Amidst all the craziness, it can be easy to forget the things we should be doing in our digital life. Beyond the meetings and working from home, you might have forgotten to back up, and today it’s just as important.
There’s a lot happening in the world right now, and by the end of March, we bet nobody thought the world landscape would look like this some six months ago. Most of us are at home, thanks in part to the closure of much of the world’s borders, and of fines that are suggesting we stay at home unless we desperately need to go out for air, exercise, work, or groceries.
All that home time keeps us near our computers, whether for work or play, and that means we’re likely building up more data.
More documents, more images, more music, more more. And what happens if we don’t backup that “more”? We run the risk of losing it.
However March 31 is World Backup Day, and a reminder that today and tonight, you should do that, because we’re building up so much data from writing documents to taking pictures on our phones, and if something is corrupted or threatened, it can remove it from our lives entirely.
“Data is regarded as one of the most valuable assets in the modern world,” said Alex Merton-McCann, Cybermum for McAfee in Australia.
“In today’s day and age, it’s basically digital gold.
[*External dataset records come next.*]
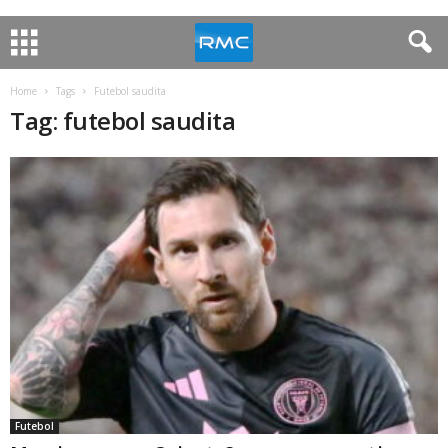
Home
Tags
Futebol saudita
Tag: futebol saudita
Futebol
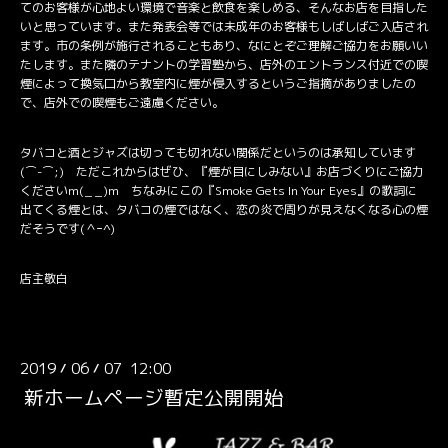
てのお客様が心地よい環境で音楽と飲食を楽しめる、そんなお店を目指した
いと思っています。また発表会等では未成年のお客様もしばしばご入店され
ます。市の条例が施行されることもあり、なにとぞご理解ご協力をお願いい
たします。また隣のテナントの学習塾から、店外のエントランス付近での喫
煙によって換気口から教室内に煙が侵入するというご指摘がありましたの
で、店外での喫煙もご遠慮ください。
タバコと酒とジャズは切っても切れない関係だというのは承知しています
(⌒-⌒;) ただこれからはぜひ、『煙が目にしみない』お店づくりにご協力
くださいm(_ _)m ちなみにこの『Smoke Gets In Your Eyes』の歌詞に
出てくる煙とは、タバコの煙ではなく、恋の炎で周りが見えなくなる心の煙
だそうです(＾ｰ^)
店主敬白
2019
06
07 12:00
/
/
新ホームページ暫定公開開始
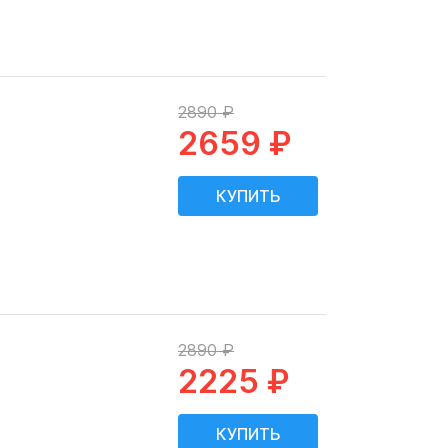
2890 ₽
2659 ₽
2890 ₽
2225 ₽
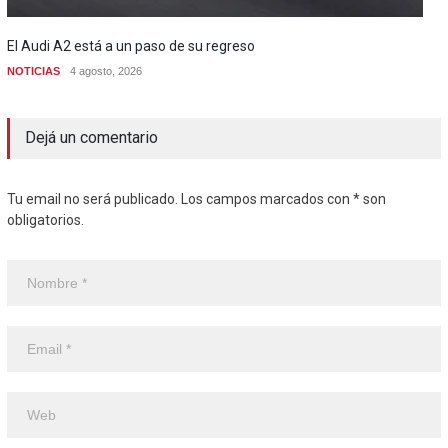
El Audi A2 está a un paso de su regreso
NOTICIAS
4 agosto, 2026
Dejá un comentario
Tu email no será publicado. Los campos marcados con * son
obligatorios.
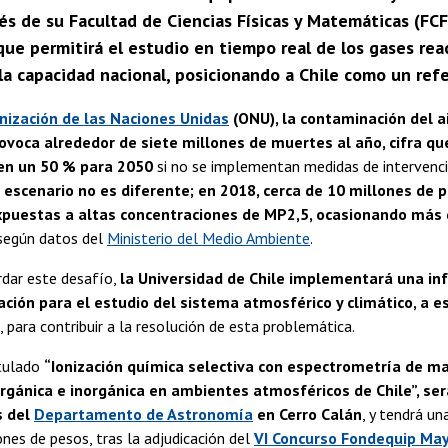
vés de su Facultad de Ciencias Físicas y Matemáticas (FCF
ue permitirá el estudio en tiempo real de los gases rea
la capacidad nacional, posicionando a Chile como un ref
nización de las Naciones Unidas
(ONU), la contaminación del a
voca alrededor de siete millones de muertes al año, cifra qu
en un 50 % para 2050
si no se implementan medidas de intervenci
e escenario no es diferente; en 2018, cerca de 10 millones de 
xpuestas a altas concentraciones de MP2,5, ocasionando más
 según datos del
Ministerio del Medio Ambiente
.
dar este desafío,
la Universidad de Chile implementará una in
ción para el estudio del sistema atmosférico y climático, a es
, para contribuir a la resolución de esta problemática.
itulado
“Ionización química selectiva con espectrometría de ma
rgánica e inorgánica en ambientes atmosféricos de Chile”, ser
s del
Departamento de Astronomía
en Cerro Calán
, y tendrá un
nes de pesos, tras la adjudicación del
VI Concurso Fondequip May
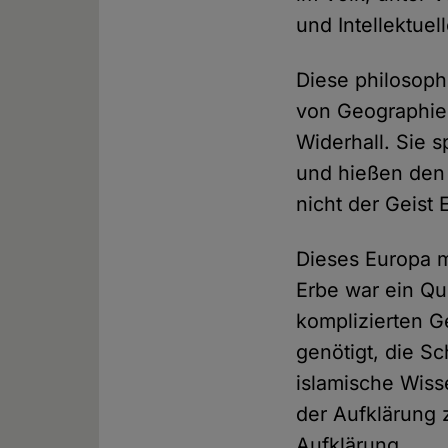
und Intellektuel
Diese philosoph
von Geographie 
Widerhall. Sie 
und hießen den 
nicht der Geist 
Dieses Europa mi
Erbe war ein Que
komplizierten G
genötigt, die S
islamische Wiss
der Aufklärung 
Aufklärung.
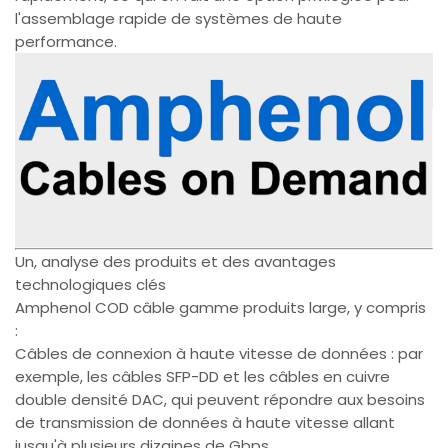
l'assemblage rapide de systèmes de haute
performance.
Un, analyse des produits et des avantages
technologiques clés
Amphenol COD câble gamme produits large, y compris
:
Câbles de connexion à haute vitesse de données : par
exemple, les câbles SFP-DD et les câbles en cuivre
double densité DAC, qui peuvent répondre aux besoins
de transmission de données à haute vitesse allant
jusqu'à plusieurs dizaines de Gbps.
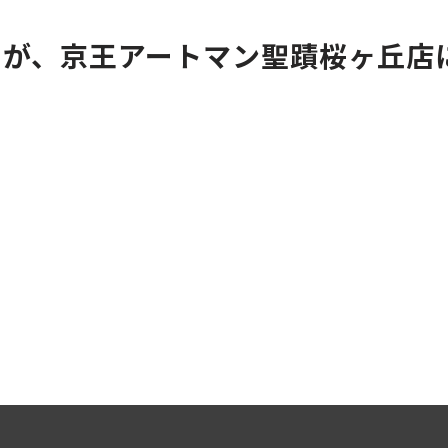
ラスが、京王アートマン聖蹟桜ヶ丘店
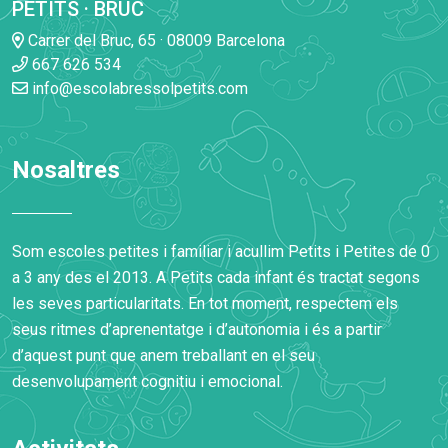
PETITS · BRUC
Carrer del Bruc, 65 · 08009 Barcelona
667 626 534
info@escolabressolpetits.com
Nosaltres
Som escoles petites i familiar i acullim Petits i Petites de 0
a 3 any des el 2013. A Petits cada infant és tractat segons
les seves particularitats. En tot moment, respectem els
seus ritmes d’aprenentatge i d’autonomia i és a partir
d’aquest punt que anem treballant en el seu
desenvolupament cognitiu i emocional.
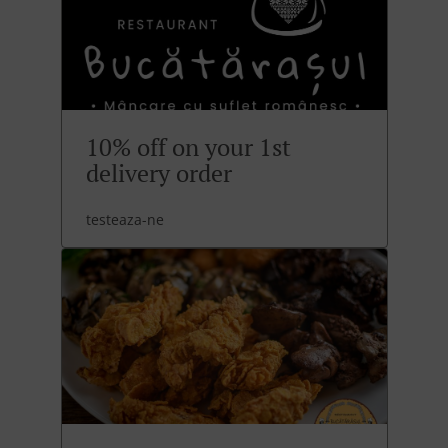
10% off on your 1st
delivery order
testeaza-ne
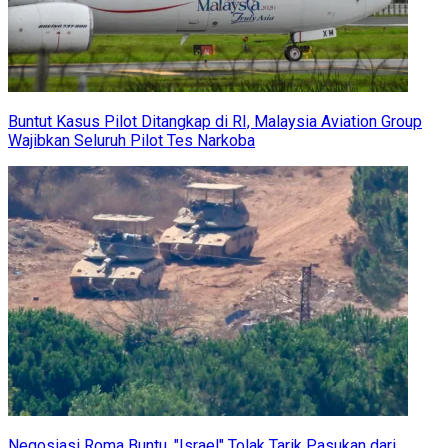
Buntut Kasus Pilot Ditangkap di RI, Malaysia Aviation Group
Wajibkan Seluruh Pilot Tes Narkoba
Negosiasi Roma Buntu, "Israel" Tolak Tarik Pasukan dari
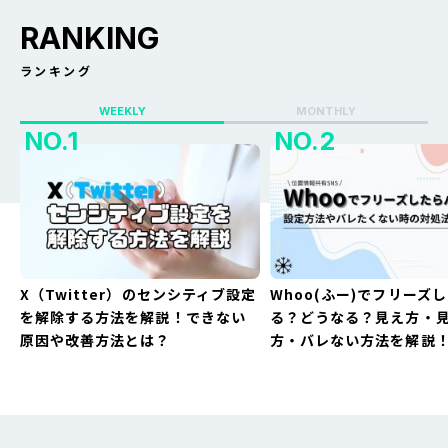
RANKING
ランキング
WEEKLY
MONTHLY
X（Twitter）のセンシティブ設定
Whoo(ふー)でフリーズ
を解除する方法を解説！できない
る？どうなる？見え方・
原因や改善方法とは？
方・バレない方法を解説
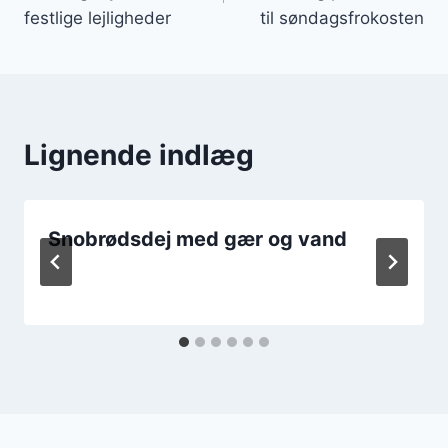
festlige lejligheder
til søndagsfrokosten
Lignende indlæg
Snobrødsdej med gær og vand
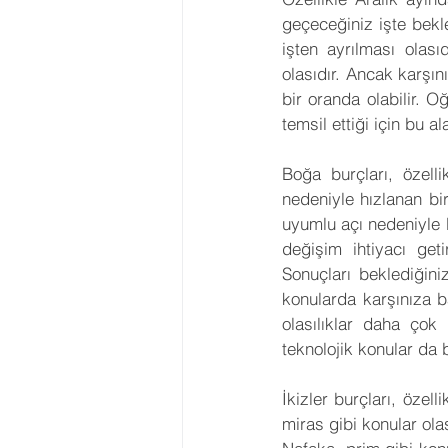
geçeceğiniz işte bekle
işten ayrılması olas
olasıdır. Ancak karşın
bir oranda olabilir. 
temsil ettiği için bu 
Boğa burçları, özelli
nedeniyle hızlanan bir
uyumlu açı nedeniyle b
değişim ihtiyacı geti
Sonuçları beklediğiniz
konularda karşınıza ba
olasılıklar daha çok 
teknolojik konular da 
İkizler burçları, özell
miras gibi konular ola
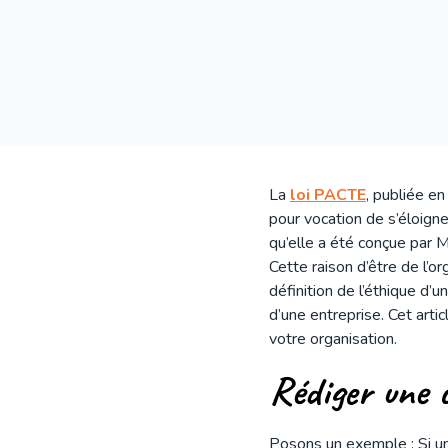
La
loi PACTE
, publiée en
pour vocation de s’éloigner 
qu’elle a été conçue par
Cette raison d’être de l’o
définition de l’éthique d’u
d’une entreprise. Cet arti
votre organisation.
Rédiger une 
Posons un exemple : Si un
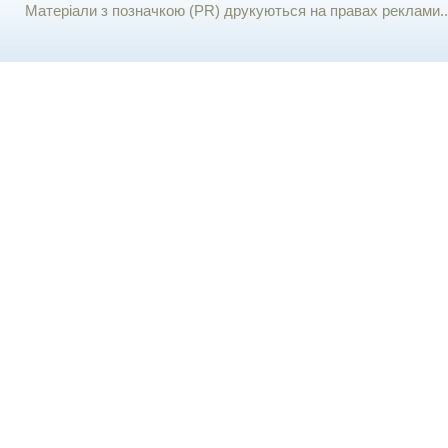
Матеріали з позначкою (PR) друкуються на правах реклами..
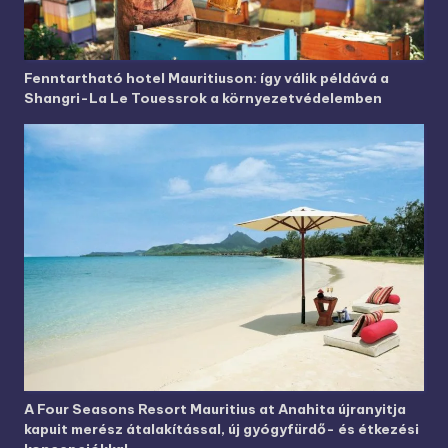
Fenntartható hotel Mauritiuson: így válik példává a
Shangri-La Le Touessrok a környezetvédelemben
A Four Seasons Resort Mauritius at Anahita újranyitja
kapuit merész átalakítással, új gyógyfürdő- és étkezési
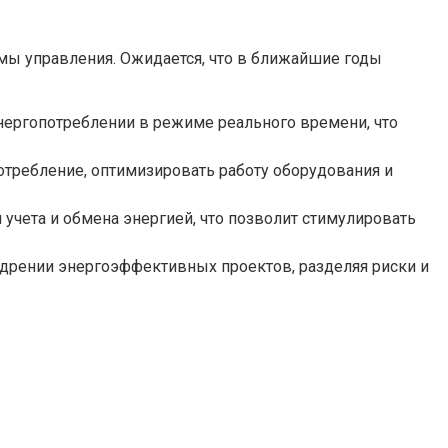
мы управления. Ожидается, что в ближайшие годы
энергопотреблении в режиме реального времени, что
отребление, оптимизировать работу оборудования и
учета и обмена энергией, что позволит стимулировать
едрении энергоэффективных проектов, разделяя риски и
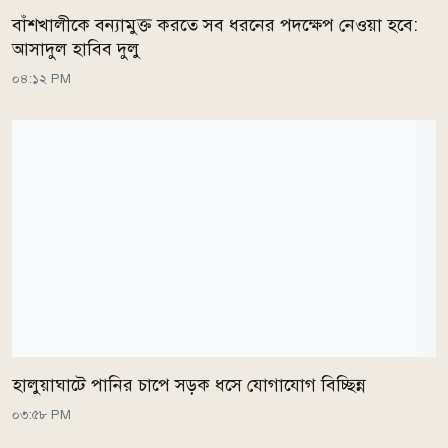
বাঁশখালীকে বন্যামুক্ত করতে সব ধরনের পদক্ষেপ নেওয়া হবে:
আসাদুল হাবিব দুলু
০৪:১২ PM
হালুয়াঘাটে পানির চাপে সড়ক ধসে যোগাযোগ বিচ্ছিন্ন
০৩:৫৮ PM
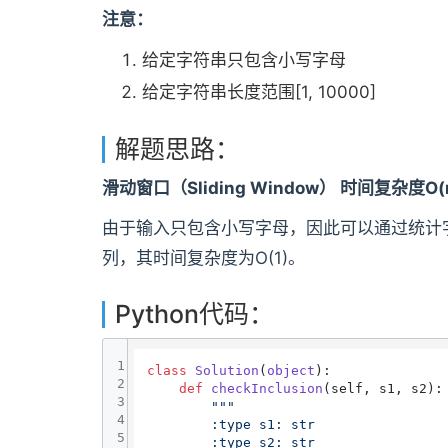
注意：
给定字符串只包含小写字母
给定字符串长度范围[1, 10000]
解题思路：
滑动窗口（Sliding Window） 时间复杂度O(
由于输入只包含小写字母，因此可以通过统计
列，其时间复杂度为O(1)。
Python代码：
1
class
Solution
(
object
):

2
def
checkInclusion
(
self, s1, s2
):

3
"""

4
        :type s1: str

5
        :type s2: str
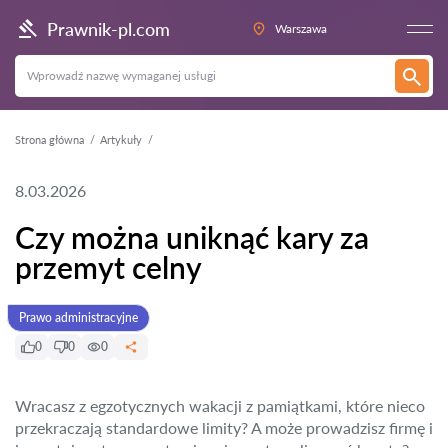
Prawnik-pl.com
Warszawa
Strona główna
Artykuły
8.03.2026
Czy można uniknąć kary za
przemyt celny
Prawo administracyjne
0
0
0
Wracasz z egzotycznych wakacji z pamiątkami, które nieco
przekraczają standardowe limity? A może prowadzisz firmę i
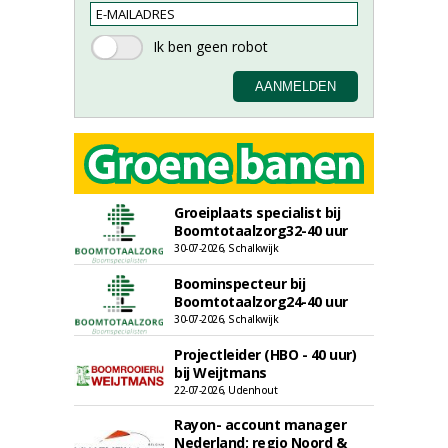
Groeiplaats specialist bij
Boomtotaalzorg32-40 uur
30-07-2026, Schalkwijk
Boominspecteur bij
Boomtotaalzorg24-40 uur
30-07-2026, Schalkwijk
Projectleider (HBO - 40 uur)
bij Weijtmans
22-07-2026, Udenhout
Rayon- account manager
Nederland; regio Noord &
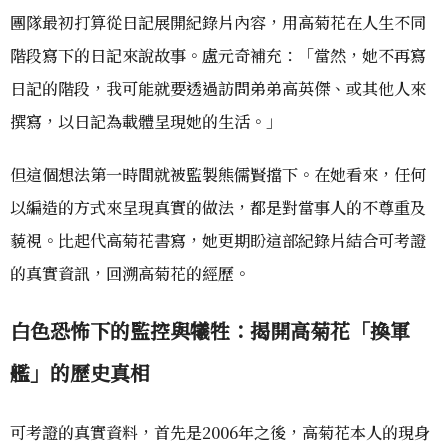
團隊最初打算從日記展開紀錄片內容，用高菊花在人生不同
階段寫下的日記來說故事。盧元奇補充：「當然，她不再寫
日記的階段，我可能就要透過訪問弟弟高英傑、或其他人來
撰寫，以日記為載體呈現她的生活。」
但這個想法第一時間就被監製熊儒賢擋下。在她看來，任何
以編造的方式來呈現真實的做法，都是對當事人的不尊重及
藐視。比起代高菊花書寫，她更期盼這部紀錄片結合可考證
的真實資訊，回溯高菊花的經歷。
白色恐怖下的監控與犧牲：揭開高菊花「換軍
艦」的歷史真相
可考證的真實資料，首先是2006年之後，高菊花本人的現身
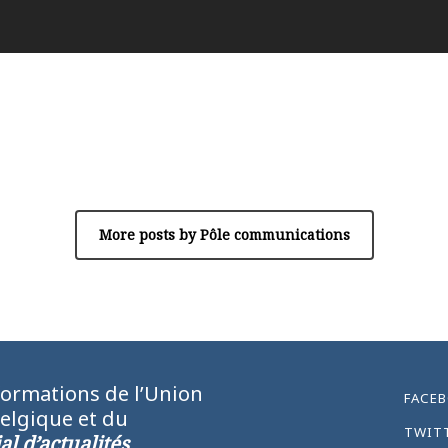
Author
Pôle communications
More posts by Pôle communications
formations de l’Union
FACE
Belgique et du
TWIT
l d’actualités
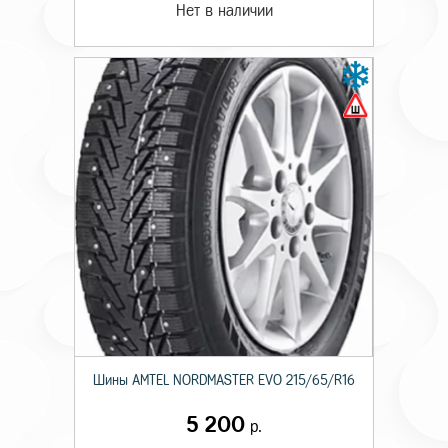
Нет в наличии
Шины AMTEL NORDMASTER EVO 215/65/R16
5 200
р.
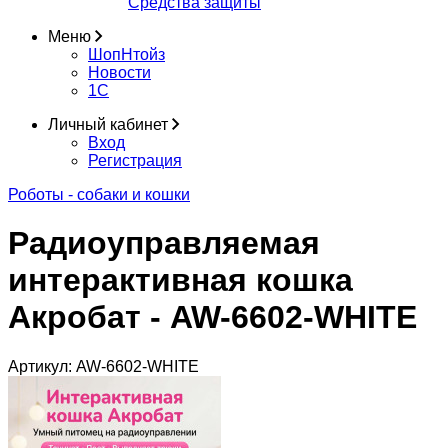
Средства защиты
Меню
ШопНтойз
Новости
1C
Личный кабинет
Вход
Регистрация
Роботы - собаки и кошки
Радиоуправляемая
интерактивная кошка
Акробат - AW-6602-WHITE
Артикул:
AW-6602-WHITE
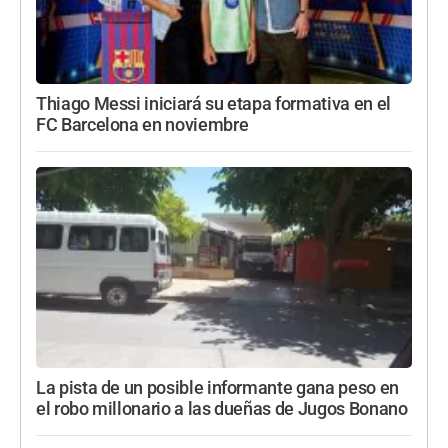
Thiago Messi iniciará su etapa formativa en el
FC Barcelona en noviembre
La pista de un posible informante gana peso en
el robo millonario a las dueñas de Jugos Bonano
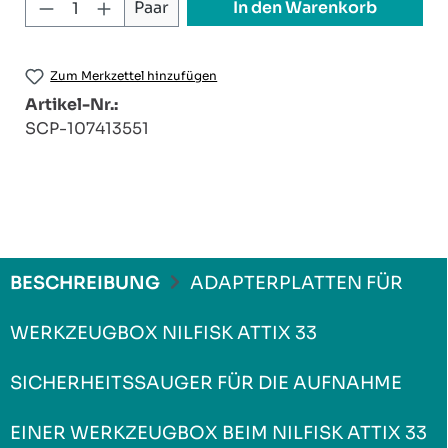
Produkt Anzahl: Gib den gewünschten W
In den Warenkorb
Paar
Zum Merkzettel hinzufügen
Artikel-Nr.:
SCP-107413551
BESCHREIBUNG
ADAPTERPLATTEN FÜR
WERKZEUGBOX NILFISK ATTIX 33
SICHERHEITSSAUGER FÜR DIE AUFNAHME
EINER WERKZEUGBOX BEIM NILFISK ATTIX 33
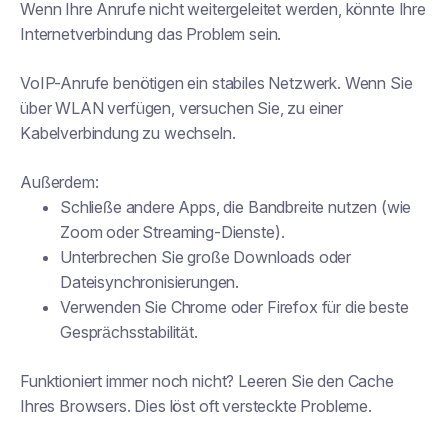
Wenn Ihre Anrufe nicht weitergeleitet werden, könnte Ihre
Internetverbindung das Problem sein.
VoIP-Anrufe benötigen ein stabiles Netzwerk. Wenn Sie
über WLAN verfügen, versuchen Sie, zu einer
Kabelverbindung zu wechseln.
Außerdem:
Schließe andere Apps, die Bandbreite nutzen (wie
Zoom oder Streaming-Dienste).
Unterbrechen Sie große Downloads oder
Dateisynchronisierungen.
Verwenden Sie Chrome oder Firefox für die beste
Gesprächsstabilität.
Funktioniert immer noch nicht? Leeren Sie den Cache
Ihres Browsers. Dies löst oft versteckte Probleme.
Everything you have on your devices, be it documents, photos or emails, carry important information that needs to be kept safe,” she said. “This is why we should all be participating in World Backup Day!”
Making sure you back up can be something of a reminder, and it can be automated, but it’s not something we all naturally think of when we sit down.
Fortunately there are some tips you can remember, such as using both an external drive and cloud storage.
Two is better than one
Two sources of storage are always going to be more useful than one, because of the issue of failure. While it’s possible for an external drive to fail, it’s safer to have a secondary source that you’ve backed up to.
If that source is online, it could be something like Google Drive, Dropbox, One Drive, or even iCloud for Apple users, providing an online library of your photos, documents, and more, accessible from more than one device.
Online storage solutions can backup from a phone, tablet, or computer, and then be accessible from those devices, as well. If you backup your photos automatically from your phone to iCloud or Google Photos, those photos can be accessed from a tablet or computer later on, leaving you with options.
You can also opt to back up to an external storage device or two, be it a thumb drive, external hard drive, or even one of the newer and faster solid state drives.
But there are other options, too.
McCann recommends backing up your mobile data to a laptop or PC, making it a central place for your data, and it’s not the only tip she suggests.
Make a time to backup
“While routinely backing up your data is one of the most important steps, it can be the first to slip our minds when life gets in the way,” she said.
“Make it super easy to regularly backup by using the existing automatic and scheduled backup features that already come with cloud services and many external drives.”
Alternatively, set up a date in your calendar to remind yourself when you should be backing up your most important files.
That could be every Tuesday, every second Thursday, but it should be somewhat regularly, and more than once a year.
You could start on March 31, because it’s World Backup Day, and if any day makes sense for understanding the importance of backing up, it’s this day.
“While backing up your personal and sensitive data is something that should be done routinely, this day is specifically dedicated to backing up the files and data important to you,” said McCann.
“It sounds tedious, but trust me, it’s less work than the trouble you’d find yourself in after losing important files!”